LISTED RECORDS =
────

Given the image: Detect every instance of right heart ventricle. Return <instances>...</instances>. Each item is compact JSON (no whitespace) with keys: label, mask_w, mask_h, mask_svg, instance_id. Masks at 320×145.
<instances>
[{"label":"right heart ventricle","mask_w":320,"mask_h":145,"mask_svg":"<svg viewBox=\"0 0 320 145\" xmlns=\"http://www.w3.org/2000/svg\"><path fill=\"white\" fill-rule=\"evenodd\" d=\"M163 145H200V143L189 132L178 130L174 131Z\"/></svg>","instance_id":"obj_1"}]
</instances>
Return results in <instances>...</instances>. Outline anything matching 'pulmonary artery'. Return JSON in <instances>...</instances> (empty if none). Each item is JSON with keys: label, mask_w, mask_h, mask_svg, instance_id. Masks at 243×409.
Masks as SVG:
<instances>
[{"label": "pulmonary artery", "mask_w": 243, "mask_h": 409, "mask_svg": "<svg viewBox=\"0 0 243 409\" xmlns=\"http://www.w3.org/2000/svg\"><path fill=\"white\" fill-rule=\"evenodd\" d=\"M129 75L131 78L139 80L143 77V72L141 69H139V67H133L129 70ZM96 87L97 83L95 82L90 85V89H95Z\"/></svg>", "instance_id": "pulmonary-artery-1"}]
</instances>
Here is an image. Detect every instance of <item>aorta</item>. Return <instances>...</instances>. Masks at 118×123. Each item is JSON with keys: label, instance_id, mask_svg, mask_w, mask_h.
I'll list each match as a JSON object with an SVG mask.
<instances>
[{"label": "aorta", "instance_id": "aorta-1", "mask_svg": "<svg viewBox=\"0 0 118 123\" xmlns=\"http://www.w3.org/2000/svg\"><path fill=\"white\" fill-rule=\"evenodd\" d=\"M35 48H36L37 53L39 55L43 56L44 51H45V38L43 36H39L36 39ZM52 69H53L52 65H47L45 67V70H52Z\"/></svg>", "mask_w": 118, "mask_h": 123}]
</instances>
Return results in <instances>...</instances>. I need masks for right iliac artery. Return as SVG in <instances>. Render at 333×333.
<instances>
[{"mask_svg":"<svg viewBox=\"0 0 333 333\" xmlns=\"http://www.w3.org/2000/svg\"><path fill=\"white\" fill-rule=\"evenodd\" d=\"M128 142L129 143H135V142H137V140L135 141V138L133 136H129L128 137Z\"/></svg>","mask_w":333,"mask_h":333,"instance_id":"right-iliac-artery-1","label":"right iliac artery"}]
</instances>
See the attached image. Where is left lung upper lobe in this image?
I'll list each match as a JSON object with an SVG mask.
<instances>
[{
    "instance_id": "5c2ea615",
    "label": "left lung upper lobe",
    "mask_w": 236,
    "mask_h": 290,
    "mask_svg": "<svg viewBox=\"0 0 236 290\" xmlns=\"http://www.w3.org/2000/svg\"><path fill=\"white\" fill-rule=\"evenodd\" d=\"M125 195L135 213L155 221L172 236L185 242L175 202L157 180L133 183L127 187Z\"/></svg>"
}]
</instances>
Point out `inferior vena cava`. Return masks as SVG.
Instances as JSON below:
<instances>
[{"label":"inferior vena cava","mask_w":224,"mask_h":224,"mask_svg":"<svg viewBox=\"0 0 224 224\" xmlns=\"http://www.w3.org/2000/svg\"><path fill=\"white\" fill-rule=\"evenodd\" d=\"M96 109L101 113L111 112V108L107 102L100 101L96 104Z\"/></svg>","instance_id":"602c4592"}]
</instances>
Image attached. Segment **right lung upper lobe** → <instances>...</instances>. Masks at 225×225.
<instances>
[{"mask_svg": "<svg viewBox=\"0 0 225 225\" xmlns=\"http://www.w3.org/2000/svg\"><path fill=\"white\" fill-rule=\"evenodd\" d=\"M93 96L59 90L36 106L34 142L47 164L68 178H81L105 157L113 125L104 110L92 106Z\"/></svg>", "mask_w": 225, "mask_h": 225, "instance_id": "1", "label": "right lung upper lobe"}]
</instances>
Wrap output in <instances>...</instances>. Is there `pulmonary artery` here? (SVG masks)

────

AIM OF THE EXERCISE = Each record shown above must be reproduced exactly.

ANSWER TO THE PROBLEM =
Given the image: Detect every instance of right heart ventricle. Return <instances>...</instances>. Each item is compact JSON (no whitespace) with keys: label, mask_w, mask_h, mask_svg, instance_id. Masks at 320×145.
<instances>
[{"label":"right heart ventricle","mask_w":320,"mask_h":145,"mask_svg":"<svg viewBox=\"0 0 320 145\" xmlns=\"http://www.w3.org/2000/svg\"><path fill=\"white\" fill-rule=\"evenodd\" d=\"M163 145H200V143L189 132L178 130L174 131Z\"/></svg>","instance_id":"obj_1"}]
</instances>
Return results in <instances>...</instances>. Outline anything matching 'pulmonary artery'. Return JSON in <instances>...</instances> (empty if none). Each item is JSON with keys: label, mask_w, mask_h, mask_svg, instance_id. Masks at 243×409.
Masks as SVG:
<instances>
[{"label": "pulmonary artery", "mask_w": 243, "mask_h": 409, "mask_svg": "<svg viewBox=\"0 0 243 409\" xmlns=\"http://www.w3.org/2000/svg\"><path fill=\"white\" fill-rule=\"evenodd\" d=\"M129 75L131 78L139 80L143 77V72L141 69H139V67H133L129 70ZM96 87L97 83L95 82L90 85V89H95Z\"/></svg>", "instance_id": "pulmonary-artery-1"}]
</instances>
Here is an image. Detect every instance of <item>aorta</item>. Return <instances>...</instances>. Masks at 118×123. Each item is JSON with keys: label, instance_id, mask_svg, mask_w, mask_h.
I'll list each match as a JSON object with an SVG mask.
<instances>
[{"label": "aorta", "instance_id": "aorta-1", "mask_svg": "<svg viewBox=\"0 0 118 123\" xmlns=\"http://www.w3.org/2000/svg\"><path fill=\"white\" fill-rule=\"evenodd\" d=\"M35 48H36L37 53L39 55L43 56L44 51H45V38L43 36H39L36 39ZM52 69H53L52 65H47L45 67V70H52Z\"/></svg>", "mask_w": 118, "mask_h": 123}]
</instances>
Return results in <instances>...</instances>. I need masks for right iliac artery. Return as SVG in <instances>. Render at 333×333.
<instances>
[{"mask_svg":"<svg viewBox=\"0 0 333 333\" xmlns=\"http://www.w3.org/2000/svg\"><path fill=\"white\" fill-rule=\"evenodd\" d=\"M128 142L129 143H135V142H137V140L135 141V138L133 136H129L128 137Z\"/></svg>","mask_w":333,"mask_h":333,"instance_id":"right-iliac-artery-1","label":"right iliac artery"}]
</instances>
See the attached image. Where is left lung upper lobe in this image?
I'll list each match as a JSON object with an SVG mask.
<instances>
[{
    "instance_id": "5c2ea615",
    "label": "left lung upper lobe",
    "mask_w": 236,
    "mask_h": 290,
    "mask_svg": "<svg viewBox=\"0 0 236 290\" xmlns=\"http://www.w3.org/2000/svg\"><path fill=\"white\" fill-rule=\"evenodd\" d=\"M125 195L135 213L155 221L172 236L185 242L175 202L157 180L133 183L127 187Z\"/></svg>"
}]
</instances>
Point out `inferior vena cava`. Return masks as SVG.
Instances as JSON below:
<instances>
[{"label":"inferior vena cava","mask_w":224,"mask_h":224,"mask_svg":"<svg viewBox=\"0 0 224 224\" xmlns=\"http://www.w3.org/2000/svg\"><path fill=\"white\" fill-rule=\"evenodd\" d=\"M96 109L101 113L111 112V108L107 102L100 101L96 104Z\"/></svg>","instance_id":"602c4592"}]
</instances>
Image attached. Segment **right lung upper lobe** → <instances>...</instances>. Masks at 225×225.
<instances>
[{"mask_svg": "<svg viewBox=\"0 0 225 225\" xmlns=\"http://www.w3.org/2000/svg\"><path fill=\"white\" fill-rule=\"evenodd\" d=\"M93 96L59 90L36 106L34 142L47 164L68 178H81L105 157L113 125L104 110L92 106Z\"/></svg>", "mask_w": 225, "mask_h": 225, "instance_id": "1", "label": "right lung upper lobe"}]
</instances>
Wrap output in <instances>...</instances>. Is there `pulmonary artery` here? (SVG masks)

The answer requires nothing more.